Tuesday, April 10, 2012

Thought Criminals-Hilton Bomber 7"

They predicted it all in some sense when they stated "I won't pay for punk records." And why the fuck should any of us. In these times when all our beloved sites are being lambasted by ridiculous file server impositions, I feel like it's time we all wise up and recognize that this is not a new argument. Perhaps you were too young to remember how this argument played out when cassettes became readily available. You might even be too young to realize that this rhetoric existed with the advent of compact disc recording technologies. Guess what, weirdos who actually want to find the type of music found here will still buy it. I think we all see that now. Thought Criminals sought it way back when. If you're in a band and want money then your band most likely is shit and you might as well sell insurance. So for all those who complained about me posting anything here (not counting dudes who were doing reissues where the money actually went to the artists) you may go fuck yourself forthwith. Herbie Hancock, Yes, etc. I had no idea you were so poor. I also am surprised that you can shift more than 50 copies of a 40 year old record. Who the fuck are you fooling?

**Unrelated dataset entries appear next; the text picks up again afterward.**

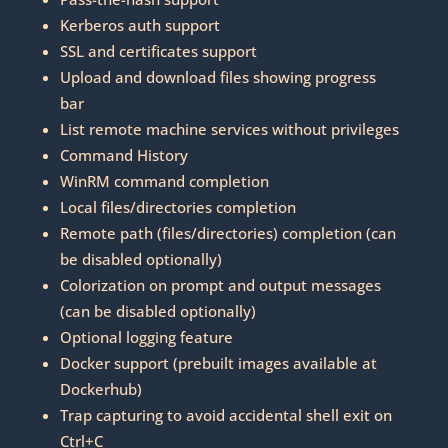
Kerberos auth support
SSL and certificates support
Upload and download files showing progress
bar
List remote machine services without privileges
Command History
WinRM command completion
Local files/directories completion
Remote path (files/directories) completion (can
be disabled optionally)
Colorization on prompt and output messages
(can be disabled optionally)
Optional logging feature
Docker support (prebuilt images available at
Dockerhub)
Trap capturing to avoid accidental shell exit on
Ctrl+C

A Certain Ratio-The Graveyard and the Ballroom

Maybe it's because I spend most days seeing only black faces (yes, I'm white) but I've always been a been a bit suspicious of white people fakin' the funk. Any novice in the history of funk and point to a litany of white dudes who actually produced relevant works (in some case even vital). And I've never been quite sure where my allegiance falls with this band. Their weird fake tans and boy scout uniforms always seemed a bit ridiculous at best, and possibility fascistic in its ultimate best. Being limeys doesn't help the matter none. Nevertheless, this record certainly makes it clear why so many dummos wish they could play like them now. Synthesizing punk, funk, pop, out sounds, and all the rest is no easy feat yet this record plays with that youthful joy that makes my old brittle marrow (probably cancer filled by now) bounce around with joy. Even lame old white dude like me can't resist a little nerdy hip sway when this comes on.